What to do - Using the data below, gather each line that includes the word "Totalt".

Records shown -
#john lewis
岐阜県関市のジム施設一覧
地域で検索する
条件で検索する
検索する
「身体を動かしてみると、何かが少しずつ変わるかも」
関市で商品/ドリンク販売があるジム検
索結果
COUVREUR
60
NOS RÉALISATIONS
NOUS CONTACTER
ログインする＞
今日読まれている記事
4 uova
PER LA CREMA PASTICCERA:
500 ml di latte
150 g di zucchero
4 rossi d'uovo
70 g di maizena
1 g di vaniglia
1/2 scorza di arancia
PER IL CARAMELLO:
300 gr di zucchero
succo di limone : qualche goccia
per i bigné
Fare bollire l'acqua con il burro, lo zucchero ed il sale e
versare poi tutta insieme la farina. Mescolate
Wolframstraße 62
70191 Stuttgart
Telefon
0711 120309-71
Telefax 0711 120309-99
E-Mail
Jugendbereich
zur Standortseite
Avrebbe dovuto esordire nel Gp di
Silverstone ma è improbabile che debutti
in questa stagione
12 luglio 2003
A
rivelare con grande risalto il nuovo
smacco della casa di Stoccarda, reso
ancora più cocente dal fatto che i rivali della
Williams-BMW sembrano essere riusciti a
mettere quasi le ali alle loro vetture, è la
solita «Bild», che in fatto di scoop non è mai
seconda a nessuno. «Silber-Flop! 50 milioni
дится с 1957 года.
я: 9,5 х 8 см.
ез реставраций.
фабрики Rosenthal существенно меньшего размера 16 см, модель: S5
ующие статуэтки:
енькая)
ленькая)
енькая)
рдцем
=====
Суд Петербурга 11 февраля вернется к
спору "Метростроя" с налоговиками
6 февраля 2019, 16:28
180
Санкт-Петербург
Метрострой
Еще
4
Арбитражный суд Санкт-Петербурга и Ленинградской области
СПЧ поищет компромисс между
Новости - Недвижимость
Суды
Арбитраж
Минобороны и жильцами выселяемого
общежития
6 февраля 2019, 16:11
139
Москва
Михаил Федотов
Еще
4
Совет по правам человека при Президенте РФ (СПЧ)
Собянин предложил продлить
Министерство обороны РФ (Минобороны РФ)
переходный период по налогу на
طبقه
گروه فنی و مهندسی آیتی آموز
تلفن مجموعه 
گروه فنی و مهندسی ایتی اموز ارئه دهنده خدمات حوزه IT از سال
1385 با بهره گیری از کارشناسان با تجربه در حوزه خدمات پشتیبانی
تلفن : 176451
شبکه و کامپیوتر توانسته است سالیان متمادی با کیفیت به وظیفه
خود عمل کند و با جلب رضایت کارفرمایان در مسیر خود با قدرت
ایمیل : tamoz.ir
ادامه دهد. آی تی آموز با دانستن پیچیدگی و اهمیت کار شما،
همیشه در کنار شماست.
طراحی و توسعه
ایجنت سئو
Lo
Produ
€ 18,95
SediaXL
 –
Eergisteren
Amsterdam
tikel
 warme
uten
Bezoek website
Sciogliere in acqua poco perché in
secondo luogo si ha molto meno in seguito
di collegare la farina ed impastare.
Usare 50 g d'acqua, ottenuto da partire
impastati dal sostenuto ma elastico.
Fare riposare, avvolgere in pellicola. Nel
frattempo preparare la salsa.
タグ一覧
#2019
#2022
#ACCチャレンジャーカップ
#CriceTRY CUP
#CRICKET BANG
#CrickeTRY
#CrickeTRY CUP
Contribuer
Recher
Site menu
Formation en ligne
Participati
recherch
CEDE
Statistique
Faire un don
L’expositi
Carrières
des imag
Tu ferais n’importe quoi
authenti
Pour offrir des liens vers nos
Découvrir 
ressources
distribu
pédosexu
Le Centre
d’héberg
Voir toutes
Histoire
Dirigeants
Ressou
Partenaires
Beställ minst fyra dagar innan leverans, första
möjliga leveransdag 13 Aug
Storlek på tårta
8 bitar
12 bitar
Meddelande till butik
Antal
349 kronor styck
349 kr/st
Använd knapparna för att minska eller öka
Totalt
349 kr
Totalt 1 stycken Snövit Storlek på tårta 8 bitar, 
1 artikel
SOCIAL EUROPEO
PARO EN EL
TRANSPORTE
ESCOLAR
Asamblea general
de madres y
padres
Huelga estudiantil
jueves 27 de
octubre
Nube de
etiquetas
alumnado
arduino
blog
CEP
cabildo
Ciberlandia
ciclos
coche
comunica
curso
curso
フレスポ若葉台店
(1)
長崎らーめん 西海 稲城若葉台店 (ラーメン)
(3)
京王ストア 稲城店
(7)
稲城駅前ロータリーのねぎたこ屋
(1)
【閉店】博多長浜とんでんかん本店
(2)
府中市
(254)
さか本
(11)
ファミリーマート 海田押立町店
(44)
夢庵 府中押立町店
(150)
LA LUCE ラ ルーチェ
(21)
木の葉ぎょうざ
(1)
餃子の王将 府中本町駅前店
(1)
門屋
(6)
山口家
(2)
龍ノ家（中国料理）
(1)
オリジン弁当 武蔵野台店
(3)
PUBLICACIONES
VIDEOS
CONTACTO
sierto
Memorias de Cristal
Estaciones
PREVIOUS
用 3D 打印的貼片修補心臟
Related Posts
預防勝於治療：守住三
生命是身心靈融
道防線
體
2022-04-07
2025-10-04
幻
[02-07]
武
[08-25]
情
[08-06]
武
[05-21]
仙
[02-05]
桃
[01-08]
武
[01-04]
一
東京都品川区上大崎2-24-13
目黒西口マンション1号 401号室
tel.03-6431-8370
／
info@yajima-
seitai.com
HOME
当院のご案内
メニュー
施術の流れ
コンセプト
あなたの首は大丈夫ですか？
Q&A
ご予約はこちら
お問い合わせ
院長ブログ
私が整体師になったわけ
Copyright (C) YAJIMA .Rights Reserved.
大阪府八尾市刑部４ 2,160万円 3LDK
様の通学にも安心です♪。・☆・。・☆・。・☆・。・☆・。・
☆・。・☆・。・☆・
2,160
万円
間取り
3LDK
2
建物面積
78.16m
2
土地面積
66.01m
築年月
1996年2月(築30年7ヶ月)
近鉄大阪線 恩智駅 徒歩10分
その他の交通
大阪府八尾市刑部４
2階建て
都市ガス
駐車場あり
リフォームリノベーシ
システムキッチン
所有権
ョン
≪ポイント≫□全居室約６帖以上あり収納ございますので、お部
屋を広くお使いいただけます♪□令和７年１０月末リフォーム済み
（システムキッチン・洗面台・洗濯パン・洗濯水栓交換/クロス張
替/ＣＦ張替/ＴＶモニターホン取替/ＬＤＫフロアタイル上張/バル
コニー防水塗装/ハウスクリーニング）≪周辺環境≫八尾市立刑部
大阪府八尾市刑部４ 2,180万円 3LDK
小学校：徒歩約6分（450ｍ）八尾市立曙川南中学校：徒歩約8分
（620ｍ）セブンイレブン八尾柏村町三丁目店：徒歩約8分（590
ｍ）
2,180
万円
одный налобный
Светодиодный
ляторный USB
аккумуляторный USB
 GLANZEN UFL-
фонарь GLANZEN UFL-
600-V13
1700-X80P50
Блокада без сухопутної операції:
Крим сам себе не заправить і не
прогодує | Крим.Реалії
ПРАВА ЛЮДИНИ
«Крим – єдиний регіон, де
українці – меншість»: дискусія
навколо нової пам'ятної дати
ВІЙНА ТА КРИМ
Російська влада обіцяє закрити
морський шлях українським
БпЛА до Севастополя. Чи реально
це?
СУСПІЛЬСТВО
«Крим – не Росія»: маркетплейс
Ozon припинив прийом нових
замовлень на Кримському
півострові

Response to this task -
Totalt
Totalt 1 stycken Snövit Storlek på tårta 8 bitar, 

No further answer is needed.